“We are working on it with Al Madar and Libyana. Probably about two to five percent, this is the maximum that will be floated,” Gamal Al Lamushy told reporters in the United Arab Emirates.
Previous reports mentioned that the company would locally list 30 percent late last year, in which Al Lamishy announced would have been improbable.
“I dont think that much will be floated. The capacity of the Libyan stock market is very limited and it will not be a good idea to float such a big amount of capital,” he added.
Among these sectors is the newly partially-privatized Kamash petrochemical plant, which was set to be listed in the stock market in May 2011. The state owned and operated complex produces salt, PVC, Hydrochloric acid and chlorine.
“We are receiving offers from different companies from all over the world,” he announced. “Our brothers in the Gulf are our first choice for investments in Libya,” Al Lamushy added, addressing investors during a road show in the UAE aimed to stimulate investments in different Libyan sectors.
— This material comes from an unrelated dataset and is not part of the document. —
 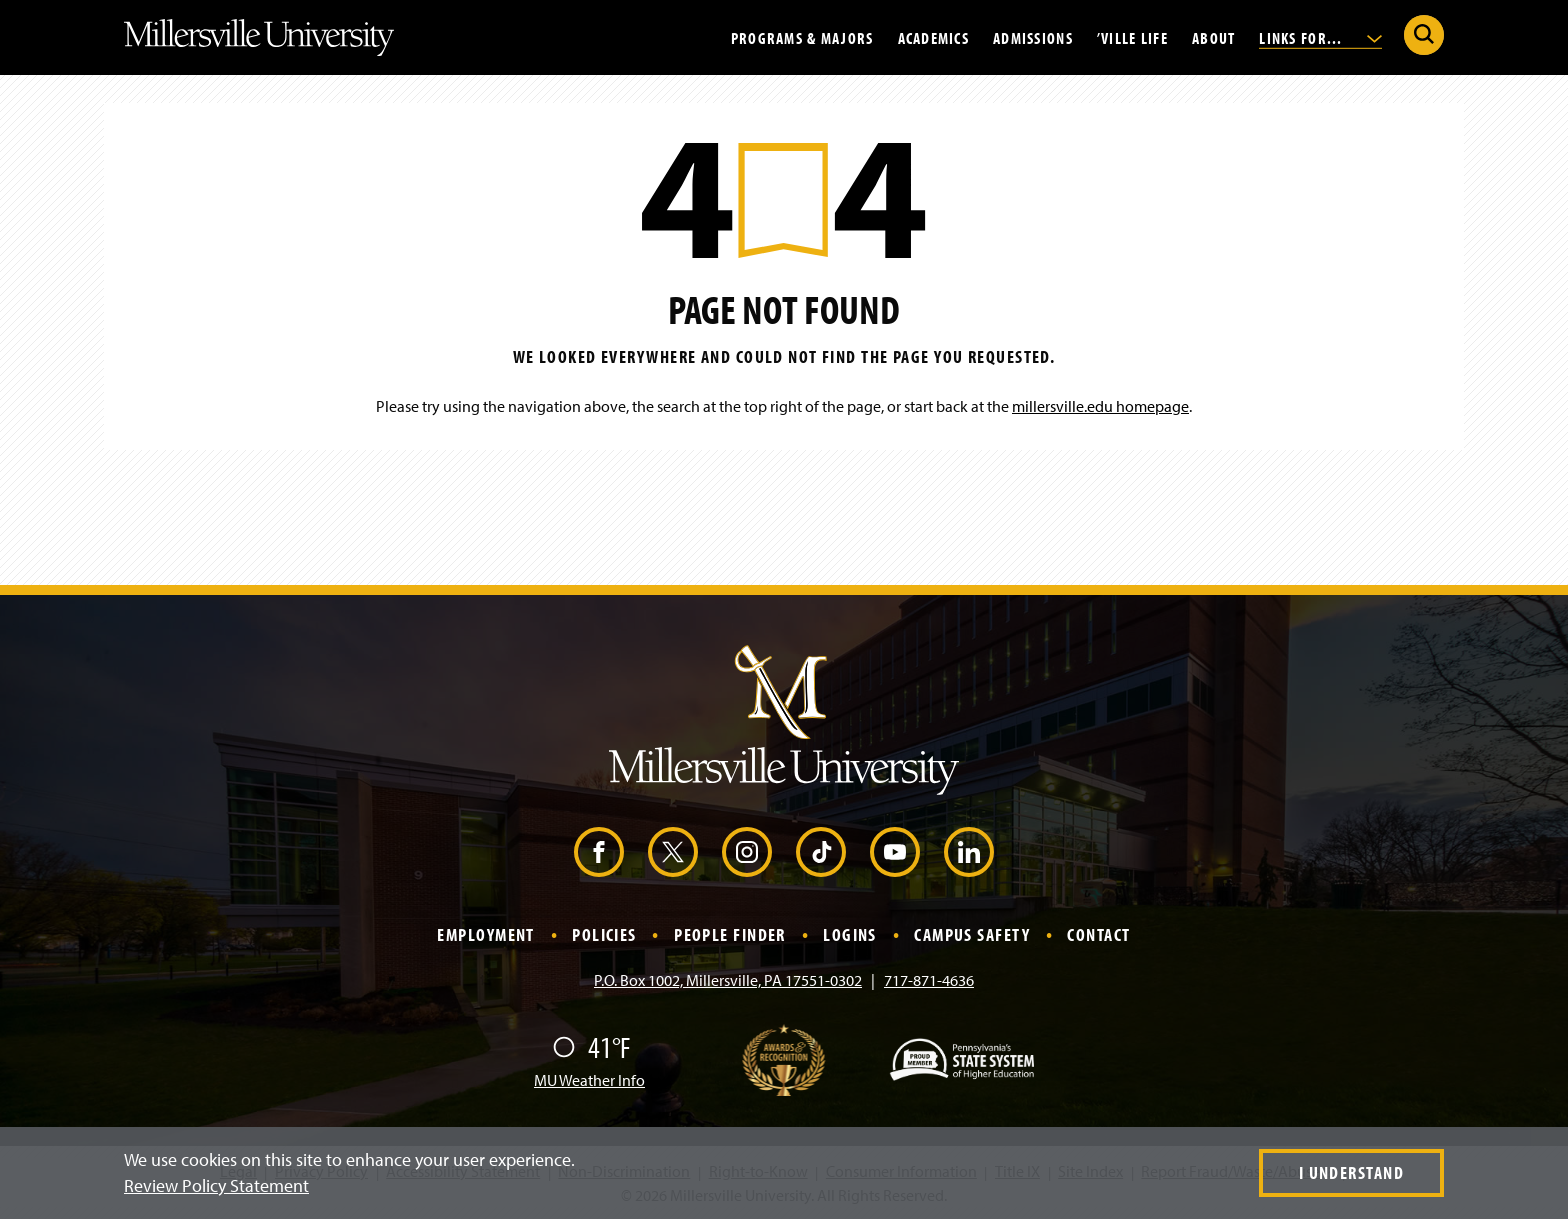 What do you see at coordinates (1100, 406) in the screenshot?
I see `millersville.edu homepage` at bounding box center [1100, 406].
In a statement released by the North African country’s delegation, they announced that their aim is to raise five to 10 billion Libyan dinars ($400 million) for real estate, transport, trade and construction sectors.
Since Libyan President Mu’amar Al Gaddafi opened his country’s markets to foreign investments, business has flourished in the North African country after years of economic sanctions and world isolation.